Boundary crossing is the hardest ordinary event

A ship flying across a tile boundary is the most routine thing in the game and the most dangerous moment in the architecture, because it is the one time an entity's authority must move between two CP islands across the AP layer between them. Get it wrong in one direction and the ship exists twice. Get it wrong in the other and it exists nowhere.

The correctness model is a five-phase state machine: prepare, accept, commit_departure, finalize_arrival, reconcile. The invariant it protects: at most one tile is ever authoritative for the ship, and at every instant at least one committed stream can reconstruct it. The pending arrival can be discarded at any point without inventing or destroying anything.
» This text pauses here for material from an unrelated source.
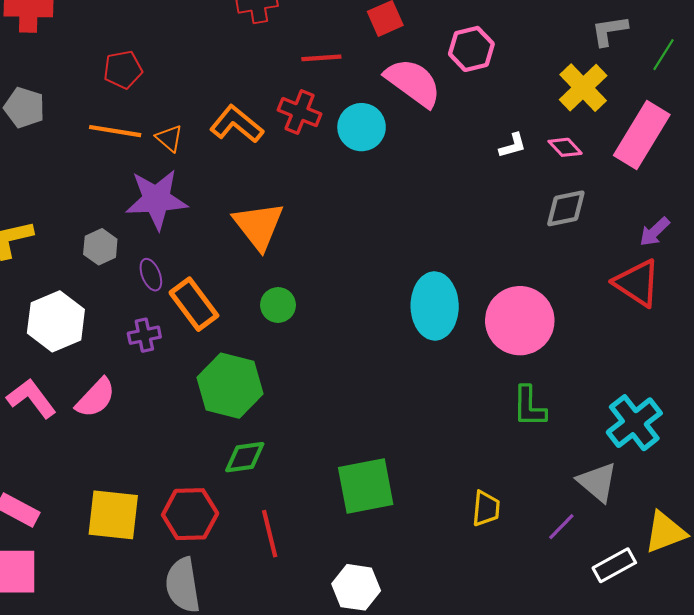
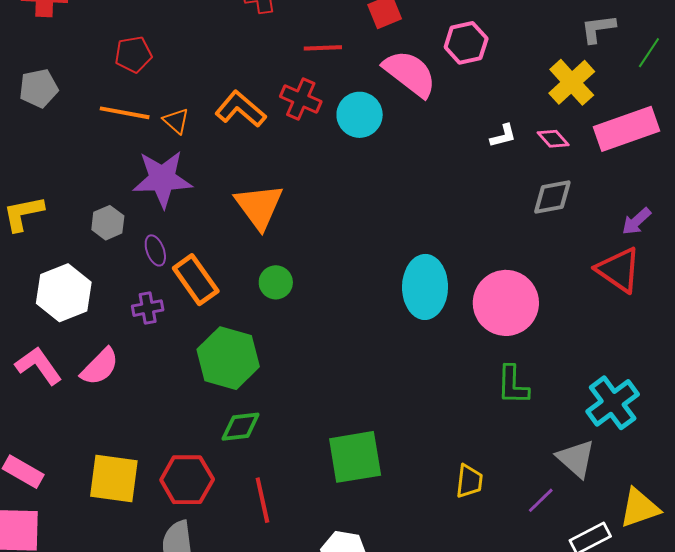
gray pentagon: (24, 108) -> (39, 88), turned -30
pink rectangle: (642, 135) -> (626, 129), turned 38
This failure has a famous name. Second Life's region crossings spent nearly two decades as the canonical seam disaster: avatars and vehicles stalling at borders, attachments lost and sessions dropped mid-handoff, and in the worst case no-copy items duplicated by crashing a simulator mid-transfer, because custody moved between simulators without a durable interlock recording which side owned what. Everything below is an answer to that record: the reservation is committed before the grant exists, the departure is committed before anyone is told it happened, and a crash at any instant leaves at least one stream that can reconstruct the ship. The two-beat protocol is Second Life's hardest lesson, applied on purpose.
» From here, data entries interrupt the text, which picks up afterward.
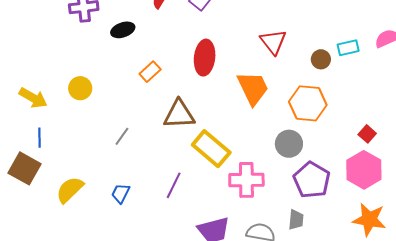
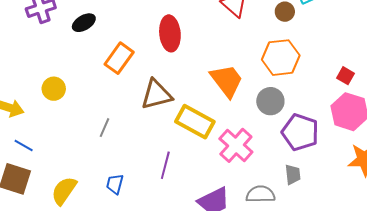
orange rectangle: (150, 72) -> (119, 58), size x1.4
orange trapezoid: (253, 88) -> (227, 81), moved
blue line: (39, 138) -> (24, 146), turned -48
pink cross: (246, 180) -> (236, 145), turned -36

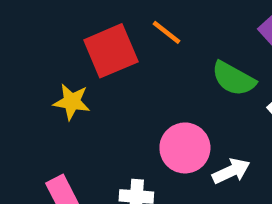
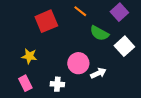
orange line: (166, 32) -> (80, 11), moved
yellow star: (72, 102) -> (29, 56), moved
Operationally, the five phases collapse into two beats. Admission runs inside the destination's current tick: validate both epochs, arbitrate against local movement and other inbound proposals, resolve the ship's remaining path against live destination state, and reserve its final cell or reject. All of that happens in the destination master's resolution pass, in process, against the live grid, where single-threaded authority makes the arbitration atomic for free; Redis never sees a proposal, and no validation logic lives anywhere near a Lua script. The reservation is simply one more event in that tick's batch, riding the normal one-write-per-tick commit through the same function the commit path post described. Settlement is the next tick's ordinary work: the source commits the departure, the destination materializes the ship into its plan, and both ride the normal stream commits. Prepare and accept became one exchange, the commit phases became regular ticks, and reconcile became lazy cleanup. A crossing completes in a deterministic two ticks, and what travels over the wire is two messages on the neighbor stream the tiles already share. Combat gets one sentence about the in-between: damage resolves wherever the ship's authoritative record sits that tick, at the source until the departure commits, at the destination from that commit onward with the reservation standing in as the target until materialization, so no window exists where a ship is unhittable or hittable twice. A ship destroyed before its departure commits simply never departs, and the reservation expires unused.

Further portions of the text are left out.